C'est le cas de Ael, 32 ans, qui se revendique hikikomori. Diagnostiqué schizophrène depuis peu, il vit reclus depuis 13 ans dans un «chalet» de 9 m² au fond du jardin familial dans le sud de la France. Entre un lit et un bureau, il passe toutes ses journées ici. «Je parle sur internet à plein de gens, c'est mon seul moyen de communication», raconte-t-il. «Puis je dessine, je programme, j'occupe mon temps comme je peux».

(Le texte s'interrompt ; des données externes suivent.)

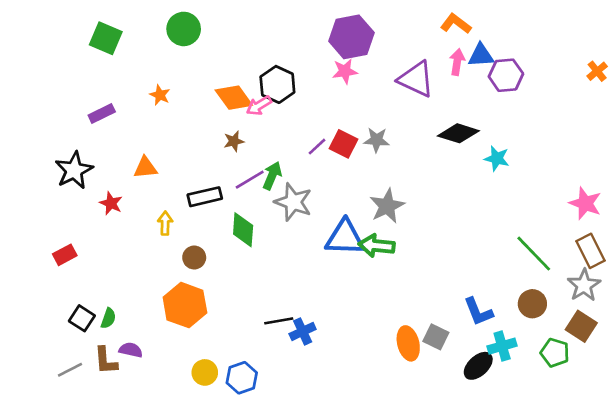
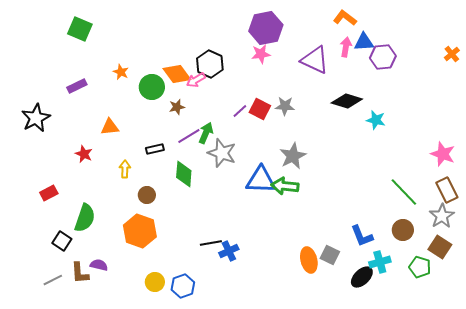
green circle: (184, 29) -> (152, 87), moved
black star: (74, 170) -> (36, 118), moved
black rectangle: (205, 197) -> (155, 149), size x0.7
green semicircle: (108, 318) -> (85, 218), moved, size x1.8

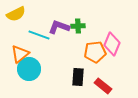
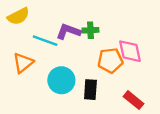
pink diamond: (112, 44) -> (130, 51), turned -35
cyan circle: (29, 69) -> (61, 80), moved
red rectangle: (103, 86) -> (133, 100), moved

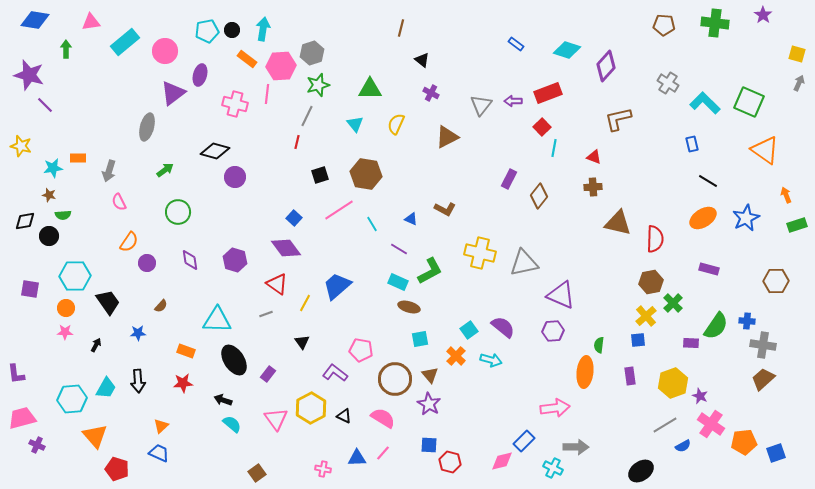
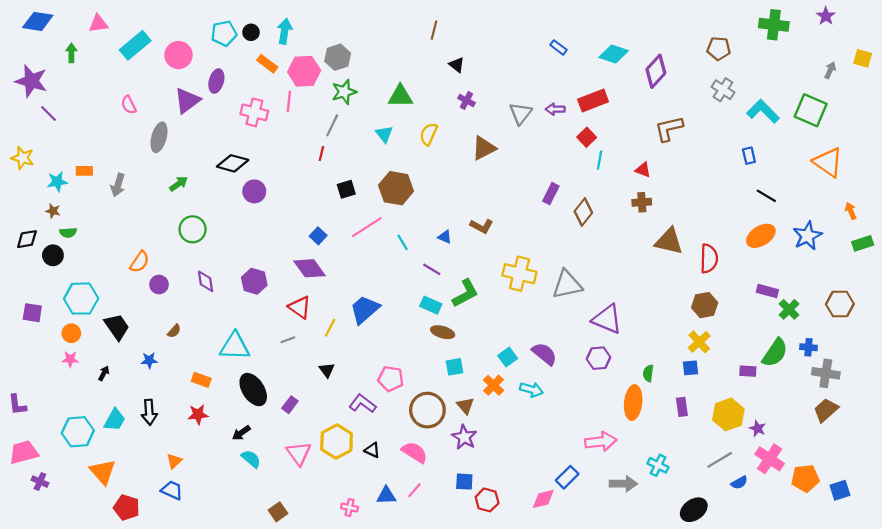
brown pentagon: (664, 25) -> (719, 49), moved
gray arrow: (799, 83) -> (830, 70), moved
pink semicircle: (119, 202) -> (129, 105), moved
green cross: (673, 303) -> (789, 309), moved
black arrow: (223, 400) -> (241, 433), turned -54
cyan cross: (553, 468) -> (658, 465), moved

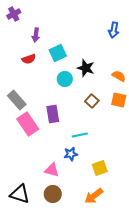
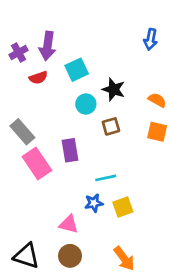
purple cross: (14, 14) -> (18, 53), moved
purple arrow: (36, 35) -> (48, 46), size x1.5
brown square: (92, 101) -> (111, 126), moved, turned 32
yellow square: (100, 168) -> (123, 207), moved
orange arrow: (94, 196) -> (124, 259), turned -90

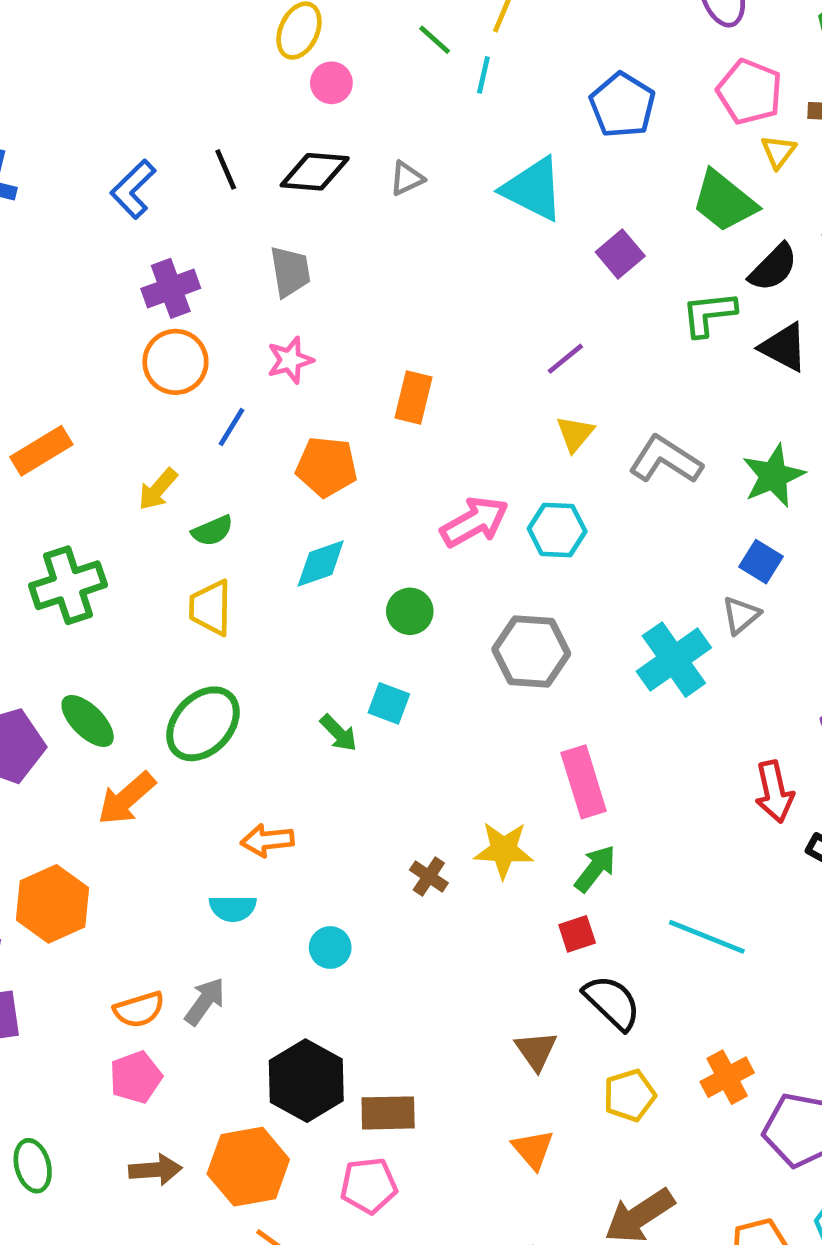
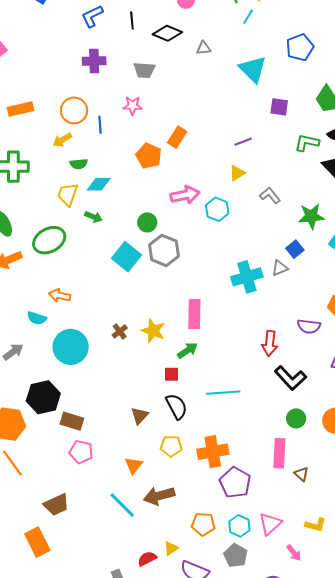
purple square: (620, 254) -> (279, 107), turned 30
gray trapezoid: (290, 271) -> (144, 70), turned 85
orange circle: (175, 362) -> (74, 110), moved
blue line: (232, 427) -> (100, 125), turned -54
gray L-shape: (665, 460) -> (270, 196), size x0.7
orange pentagon: (327, 467) -> (149, 156), moved
cyan diamond: (321, 563) -> (99, 184), moved
gray hexagon: (531, 652) -> (164, 250), moved
cyan square: (389, 703) -> (127, 257), size x1.6
green arrow: (339, 733) -> (93, 217), moved, turned -42
cyan line: (707, 937) -> (223, 393), turned -44
cyan circle: (330, 948) -> (71, 347), size x2.0
orange cross: (727, 1077) -> (213, 452), size x1.4
orange triangle: (533, 1149) -> (134, 465), moved
pink pentagon: (369, 1186) -> (81, 452), moved

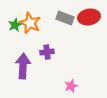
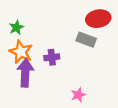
gray rectangle: (65, 18) -> (86, 40), moved
orange star: (30, 23) -> (21, 52), moved

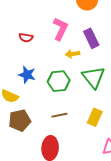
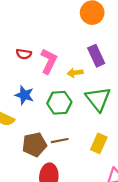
pink L-shape: (60, 29) -> (49, 61), moved
brown pentagon: (20, 120) -> (34, 144), moved

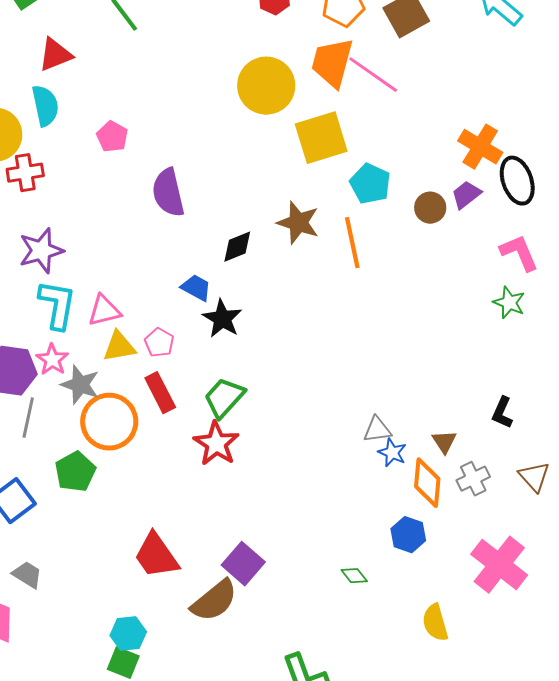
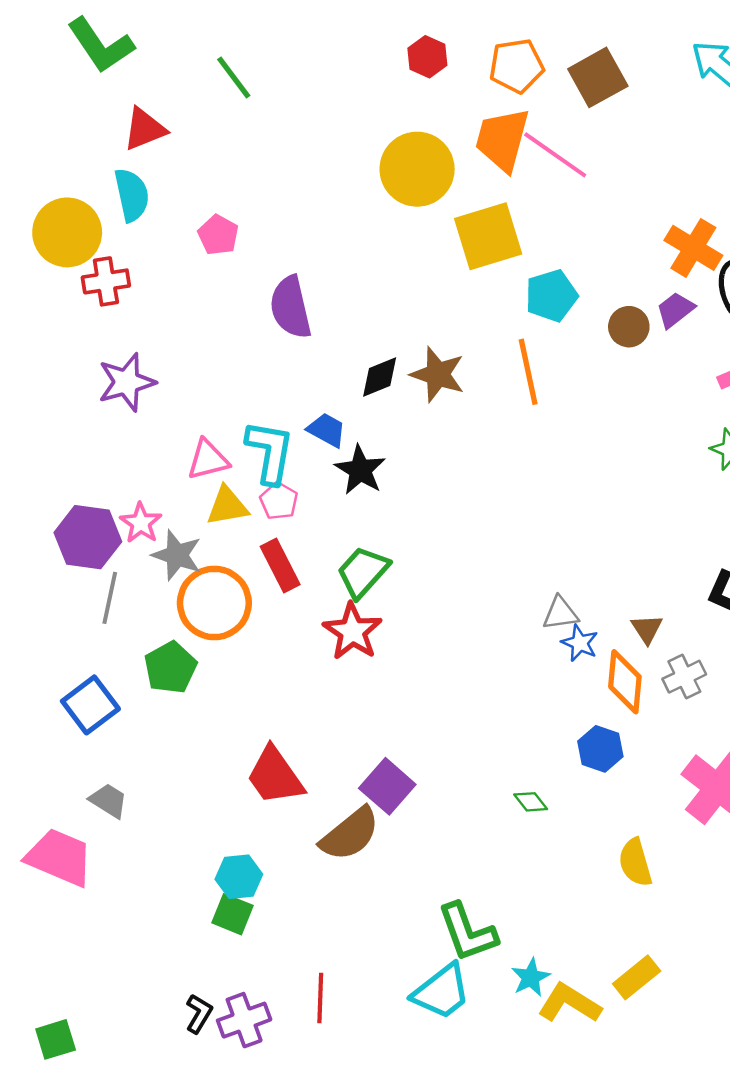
cyan pentagon: (370, 184) -> (551, 296), turned 30
brown star: (298, 223) -> (438, 374), moved
cyan L-shape: (57, 305) -> (270, 452), moved

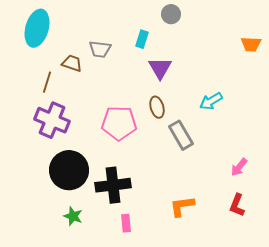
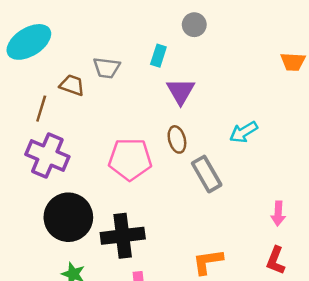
cyan ellipse: (37, 28) -> (29, 42), turned 42
pink arrow: (239, 167) -> (278, 214), turned -36

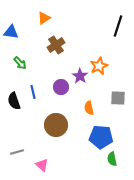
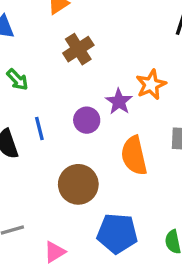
orange semicircle: (89, 108) -> (134, 156), size x1.6
blue pentagon: (101, 137) -> (117, 233), moved
pink triangle: (42, 165) -> (55, 252), turned 48

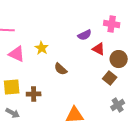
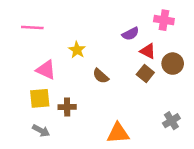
pink triangle: (17, 54) -> (46, 70), moved
brown square: (110, 78) -> (145, 73), moved

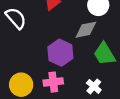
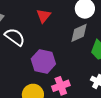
purple hexagon: (60, 53) -> (43, 61), moved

Pour autant, l'enfermement n'est «pas un plaisir» et il arrive que la solitude lui pèse. C'est une des raisons pour lesquelles il a créé un groupe Facebook destiné aux «Hikikomoris et reclus sociaux». «Ça fait du bien de discuter avec des gens qui parlent le même langage», commente-t-il. Aujourd'hui, ce groupe d'échanges et d'entraide affiche près de 90 membres, dont une douzaine de filles. Aucun n'a souhaité répondre à nos questions.

Un mot pour une situation

Hikikomori : Ce terme désigne les situations de retrait social extrême. Il vient du Japon, «Hiki» signifiant «intérieur» et «komori» voulant dire «enfermé».

Futoko : Le terme désigne les adolescents qui refusent d'aller à l'école.

Sotokomori : C'est un hikikomori qui décide de sortir de chez lui et de voyager, sans avoir de contact avec autrui. Ce terme vient également du Japon, «Soto» signifiant «extérieur» et «komori» voulant dire «enfermé».

Normie : C'est une personne «normale» qui n'a aucune difficulté à sortir de chez elle.

NEET : Cet acronyme signifie Not in Education, Employment or Training (ni étudiant, ni employé, ni stagiaire). Il définit une catégorie de jeunes (15-29 ans) qui ne sont ni en emploi, ni en étude, ni en formation.

IRL : In real life, c'est-à-dire dans la vraie vie.